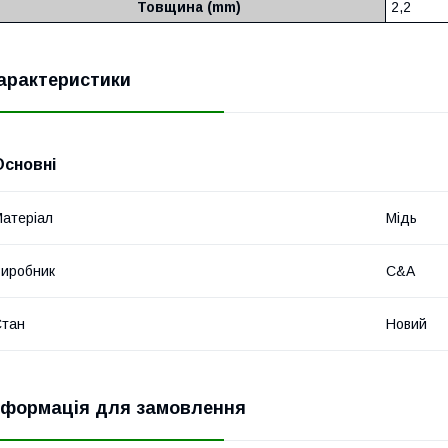
Товщина (mm)
2,2
арактеристики
Основні
атеріал
Мідь
иробник
C&A
Стан
Новий
нформація для замовлення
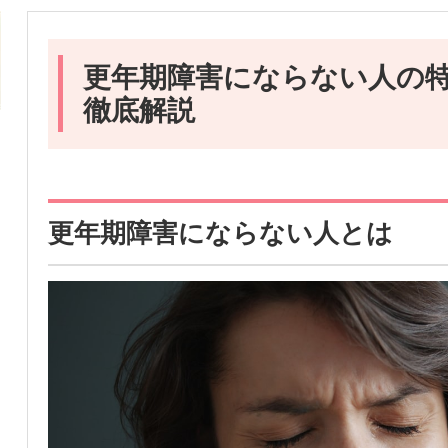
更年期障害にならない人の
徹底解説
更年期障害にならない人とは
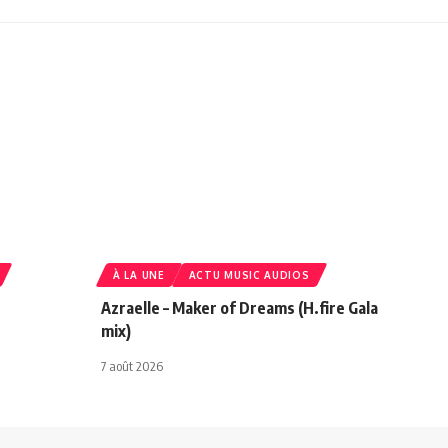
À LA UNE
ACTU MUSIC AUDIOS
Azraelle – Maker of Dreams (H.fire Gala
mix)
7 août 2026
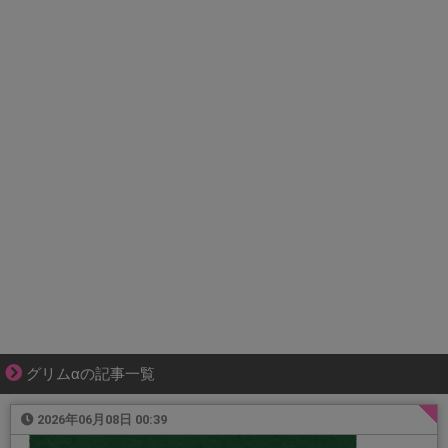
グリムαの記事一覧
2026年06月08日 00:39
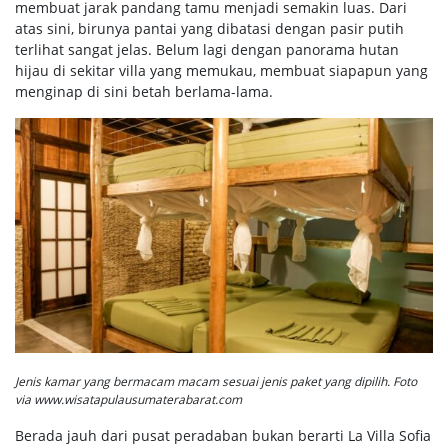
membuat jarak pandang tamu menjadi semakin luas. Dari
atas sini, birunya pantai yang dibatasi dengan pasir putih
terlihat sangat jelas. Belum lagi dengan panorama hutan
hijau di sekitar villa yang memukau, membuat siapapun yang
menginap di sini betah berlama-lama.
Jenis kamar yang bermacam macam sesuai jenis paket yang dipilih. Foto
via www.wisatapulausumaterabarat.com
Berada jauh dari pusat peradaban bukan berarti La Villa Sofia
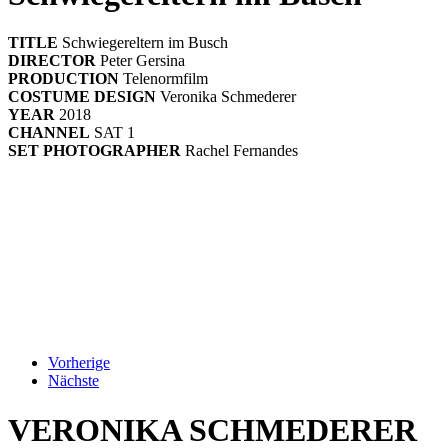
TITLE
Schwiegereltern im Busch
DIRECTOR
Peter Gersina
PRODUCTION
Telenormfilm
COSTUME DESIGN
Veronika Schmederer
YEAR
2018
CHANNEL
SAT 1
SET PHOTOGRAPHER
Rachel Fernandes
Vorherige
Nächste
VERONIKA SCHMEDERER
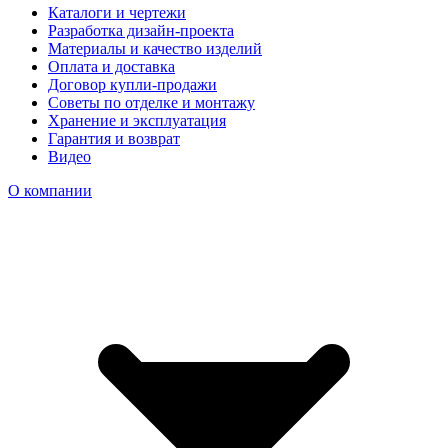
Каталоги и чертежи
Разработка дизайн-проекта
Материалы и качество изделий
Оплата и доставка
Договор купли-продажи
Советы по отделке и монтажу
Хранение и эксплуатация
Гарантия и возврат
Видео
О компании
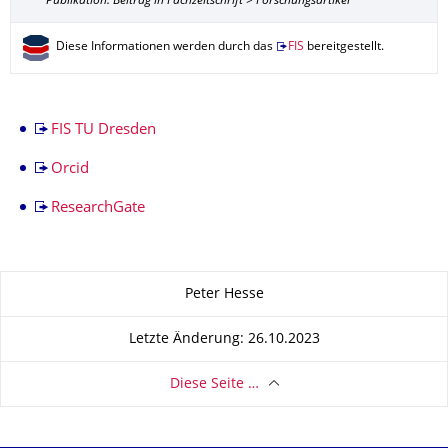
Publikation: Beitrag in Fachzeitschrift > Forschungsartikel
Diese Informationen werden durch das
FIS
bereitgestellt.
FIS TU Dresden
Orcid
ResearchGate
Zu dieser Seite
Peter Hesse
Letzte Änderung: 26.10.2023
Diese Seite …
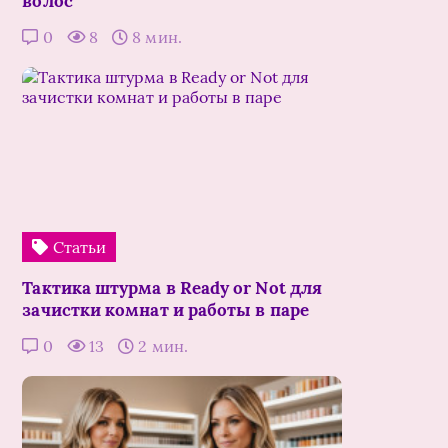
волос
0
8
8 мин.
Статьи
Тактика штурма в Ready or Not для
зачистки комнат и работы в паре
0
13
2 мин.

★ ★ ★ ★ ★

Activity ▸ Skip the pictures. Restate everything else in the records word for word.

Output of the exercise ▸
Товщина (mm)
2,2
арактеристики
Основні
атеріал
Мідь
иробник
C&A
Стан
Новий
нформація для замовлення
更年期障害にならない人の
徹底解説
更年期障害にならない人とは
À LA UNE
ACTU MUSIC AUDIOS
Azraelle – Maker of Dreams (H.fire Gala
mix)
7 août 2026
グリムαの記事一覧
2026年06月08日 00:39
membuat jarak pandang tamu menjadi semakin luas. Dari
atas sini, birunya pantai yang dibatasi dengan pasir putih
terlihat sangat jelas. Belum lagi dengan panorama hutan
hijau di sekitar villa yang memukau, membuat siapapun yang
menginap di sini betah berlama-lama.
Jenis kamar yang bermacam macam sesuai jenis paket yang dipilih. Foto
via www.wisatapulausumaterabarat.com
Berada jauh dari pusat peradaban bukan berarti La Villa Sofia
TITLE
Schwiegereltern im Busch
DIRECTOR
Peter Gersina
PRODUCTION
Telenormfilm
COSTUME DESIGN
Veronika Schmederer
YEAR
2018
CHANNEL
SAT 1
SET PHOTOGRAPHER
Rachel Fernandes
Vorherige
Nächste
VERONIKA SCHMEDERER
Каталоги и чертежи
Разработка дизайн-проекта
Материалы и качество изделий
Оплата и доставка
Договор купли-продажи
Советы по отделке и монтажу
Хранение и эксплуатация
Гарантия и возврат
Видео
О компании
Publikation: Beitrag in Fachzeitschrift > Forschungsartikel
Diese Informationen werden durch das
FIS
bereitgestellt.
FIS TU Dresden
Orcid
ResearchGate
Zu dieser Seite
Peter Hesse
Letzte Änderung: 26.10.2023
Diese Seite …
волос
0
8
8 мин.
Статьи
Тактика штурма в Ready or Not для
зачистки комнат и работы в паре
0
13
2 мин.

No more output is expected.